Posted: **Wed Oct 02, 2019 1:20 am**

by **Doris Cho 1D**

Not really sure where to even start for the problem, but would you use the formula n=m/M and the m would be = to the 70 g.mol-1 and replace the M with the atomic mass of gallium, then multiply by Avogadro's number to the find the number of moles and then do something similar for finding the amount of astatine atoms?

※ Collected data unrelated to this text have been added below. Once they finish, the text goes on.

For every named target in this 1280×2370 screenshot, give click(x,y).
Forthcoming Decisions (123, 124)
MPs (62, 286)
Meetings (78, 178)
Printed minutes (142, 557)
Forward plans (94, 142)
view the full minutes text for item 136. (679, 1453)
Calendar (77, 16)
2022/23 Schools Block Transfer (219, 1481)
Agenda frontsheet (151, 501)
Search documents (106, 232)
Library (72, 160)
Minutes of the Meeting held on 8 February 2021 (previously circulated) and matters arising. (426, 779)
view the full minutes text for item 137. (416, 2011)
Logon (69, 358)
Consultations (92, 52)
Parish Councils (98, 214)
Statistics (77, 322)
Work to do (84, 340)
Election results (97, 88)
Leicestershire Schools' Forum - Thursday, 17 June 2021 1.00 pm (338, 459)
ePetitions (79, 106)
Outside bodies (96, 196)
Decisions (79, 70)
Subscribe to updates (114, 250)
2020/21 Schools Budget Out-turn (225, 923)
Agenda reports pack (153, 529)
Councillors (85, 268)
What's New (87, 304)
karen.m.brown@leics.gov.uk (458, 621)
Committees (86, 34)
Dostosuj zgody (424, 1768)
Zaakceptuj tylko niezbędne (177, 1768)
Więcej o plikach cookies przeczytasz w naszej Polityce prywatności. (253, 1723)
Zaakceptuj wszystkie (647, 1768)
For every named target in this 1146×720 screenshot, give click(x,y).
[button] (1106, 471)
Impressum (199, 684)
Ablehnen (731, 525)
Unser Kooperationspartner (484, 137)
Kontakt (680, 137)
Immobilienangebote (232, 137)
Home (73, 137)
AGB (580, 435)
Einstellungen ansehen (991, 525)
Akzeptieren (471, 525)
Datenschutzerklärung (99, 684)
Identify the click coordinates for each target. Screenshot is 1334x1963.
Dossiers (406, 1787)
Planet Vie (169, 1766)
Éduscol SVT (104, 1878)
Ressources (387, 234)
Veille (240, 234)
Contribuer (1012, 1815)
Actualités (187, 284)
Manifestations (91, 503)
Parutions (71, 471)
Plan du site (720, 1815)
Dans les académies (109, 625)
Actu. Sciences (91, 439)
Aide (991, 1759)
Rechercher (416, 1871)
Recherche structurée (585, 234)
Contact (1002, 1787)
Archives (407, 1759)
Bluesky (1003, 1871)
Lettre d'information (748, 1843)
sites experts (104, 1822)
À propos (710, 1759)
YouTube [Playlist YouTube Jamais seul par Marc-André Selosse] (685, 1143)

### Re: Homework problem E3 [ENDORSED]

Posted: **Wed Oct 02, 2019 1:29 am**

by **Charisse Vu 1H**

I believe this question is simpler than what it seems. In the question, the gallium atoms are literally represented by the blue circles on the scale. If you count them, you would see that there are 9 "atoms" of gallium on the left hand side of the scale. Comparing the molar masses of gallium and astatine, you would see that the molar mass of astatine is 3 times more than that of gallium's. You don't necessarily need to use Avogadro's constant because the scale acts much like an equal sign and multiplying the constant to both sides would essentially do nothing. So, since the molar mass of astatine is 3 times more than that of gallium's you would simply need to divide the number of gallium atoms by 3 to determine the number of astatine atoms needed to have the masses be equal.